Ramon Duterte, Cecillo Gillamac, Antolin Rubillos and Gaudencio Montecillo for appellant.
Eleuterio R. Ramo for appellee.

FERIA, J.:

A petition for habeas corpus was originally filed in the Court of First Instance of Cebu by the petitioner the respondent Patrocinio Pongan, to recover the custody of Teonila Garcia born on November 18, 1938, who is a natural child of both the petitioner and respondent because they were free to marry at the time of the conception of said child.

After the hearing, the lower court rendered judgment denying the appellant's petition, and awarding to the respondent the rightful custody of said Teonila Garcia; and the petitioner appealed from said judgment.

Section 311 of the new Civil Code provides that "The father and mother jointly exercise parental authority over their legitimate children who are not emancipated," and that "the recognized natural and adopted children who are under age are under the parental authority of the father or mother recognizing or adopting them."

Under article 316 of the same code the effects of parental authority of the legitimate father and mother upon their unemancipated legitimate children, and of the father or mother over their minor recognized natural children are, among others, the duty to support them and keep them in their company. The parents' duty of keeping their legitimate and recognized minor children in their company or giving them a place wherein to live, is a part of the due to them; but this duty is at the same time a right which is incumbent upon them to facilitate compliance with their duties imposed upon the parents by said article 316.

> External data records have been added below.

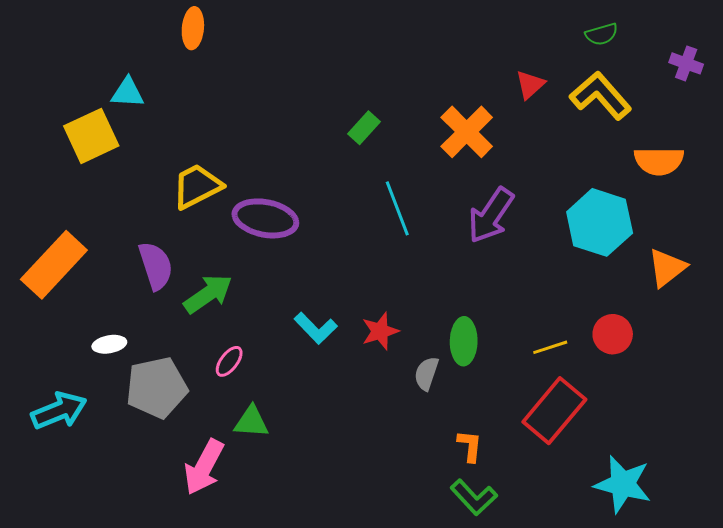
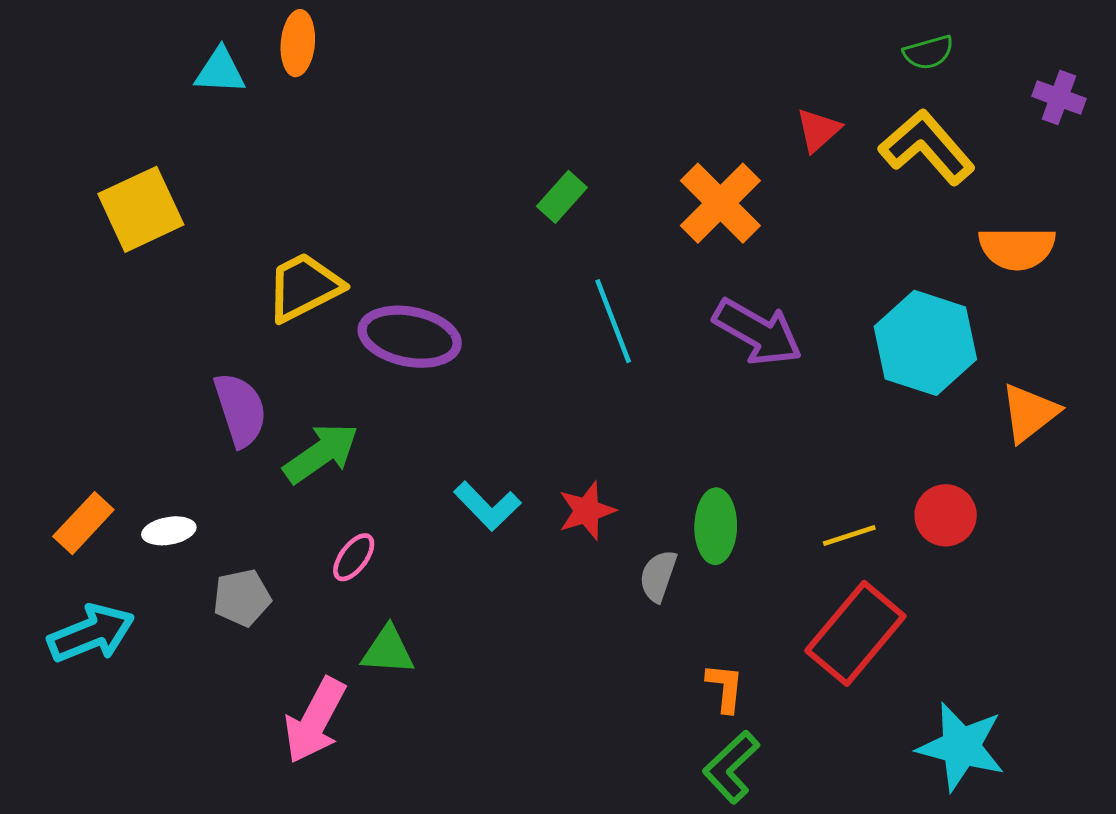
cyan triangle: (127, 93) -> (220, 71), moved
purple arrow: (491, 215) -> (758, 332), turned -94
orange rectangle: (54, 265) -> (83, 523), moved, size x0.6
gray pentagon: (157, 388) -> (242, 598), size x0.6
green L-shape: (474, 497) -> (731, 767), turned 90

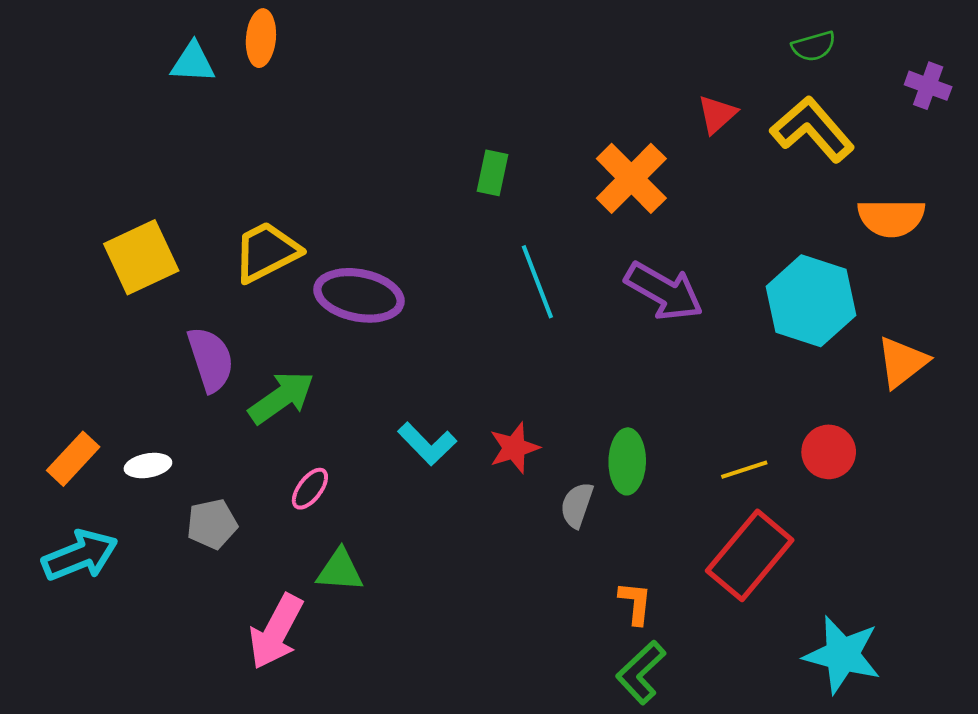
green rectangle: (562, 197) -> (492, 173), turned -30
yellow square: (141, 209) -> (141, 257), moved

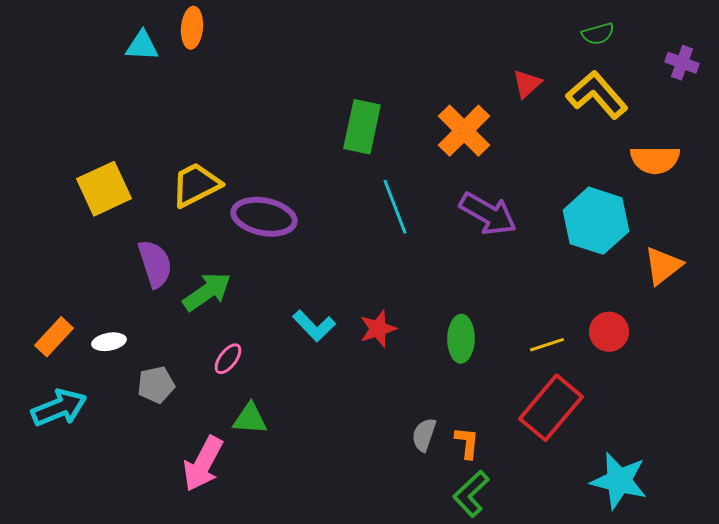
green rectangle: (492, 173) -> (362, 127), size x1.6
gray semicircle: (577, 505) -> (424, 435), moved

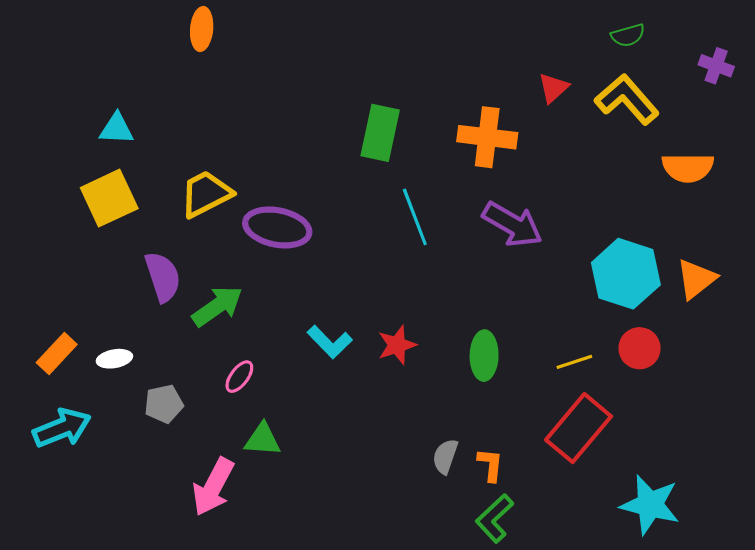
cyan triangle: (142, 46) -> (117, 129), moved
orange cross: (464, 131) -> (487, 137), turned -38
cyan hexagon: (596, 221) -> (626, 274), moved

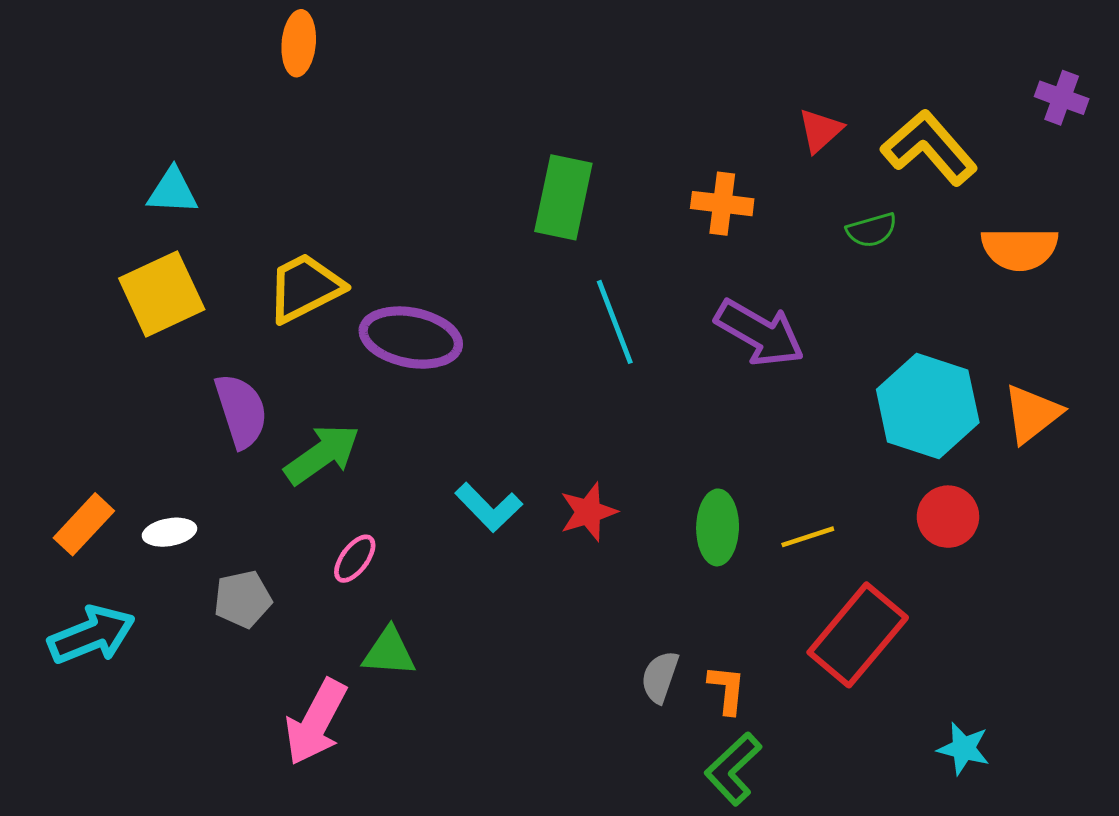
green semicircle: (628, 35) -> (872, 230), moved
orange cross: (487, 137) -> (722, 204), size x0.7
yellow line: (574, 362) -> (808, 537), moved
cyan star: (650, 505) -> (964, 749), size x0.6

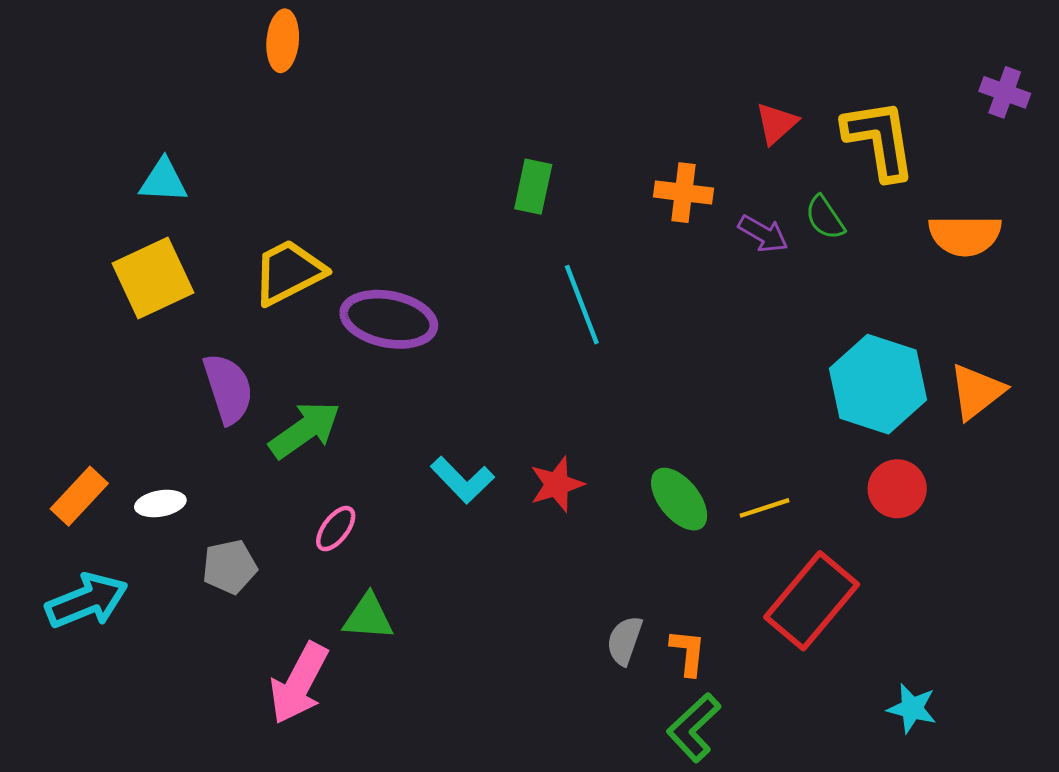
yellow L-shape: (929, 148) -> (879, 140), turned 32
green rectangle: (563, 197) -> (533, 187), size x0.7
green semicircle: (872, 230) -> (825, 218), turned 72
purple arrow: (760, 333) -> (763, 234), moved, size x0.6
green ellipse: (718, 527) -> (679, 499), turned -40

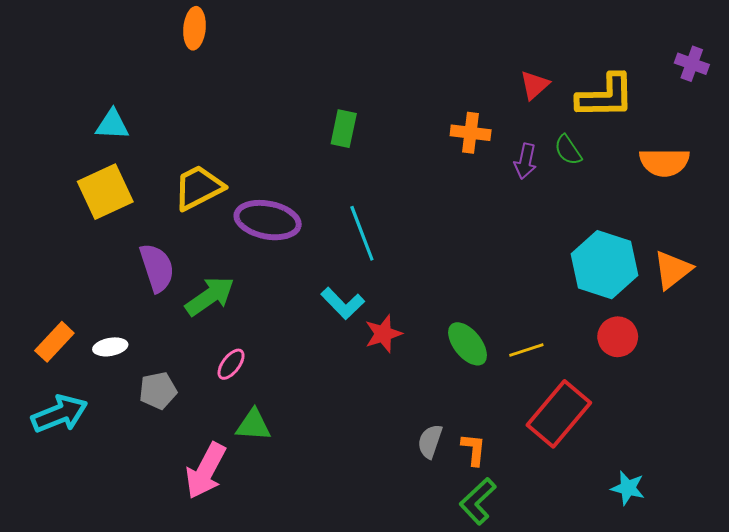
yellow L-shape: (879, 140) -> (606, 96), turned 98
green rectangle: (533, 187) -> (344, 129), moved
purple arrow: (763, 234) -> (525, 161), turned 72
cyan line: (582, 305) -> (362, 233), moved
cyan L-shape: (462, 480) -> (343, 303), moved

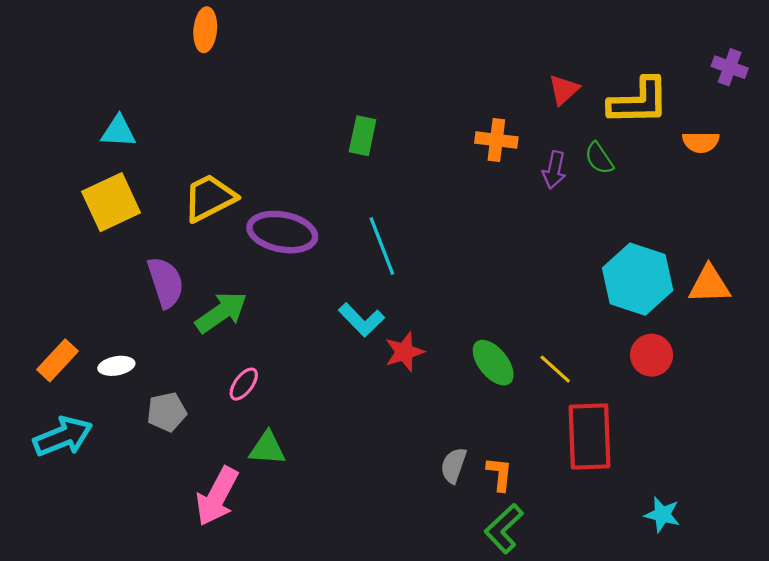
orange semicircle: (664, 162) -> (701, 142), moved, size x0.7
orange triangle: (673, 270) -> (709, 284), turned 36
yellow line: (526, 350) -> (555, 369), turned 60
red rectangle: (559, 414) -> (589, 436), turned -42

If only one of the parents, for instance the father, has recognized a natural child, there would be no question or doubt that in the exercise of his parental authority, he has the right to keep the recognized child in his company or to have it under his custody, and he can not be deprive of such right and may not even renounce or transfer it "except in cases of guardianship or adoption approved by the court, or emancipation by concession," according to article 313 of the same Code.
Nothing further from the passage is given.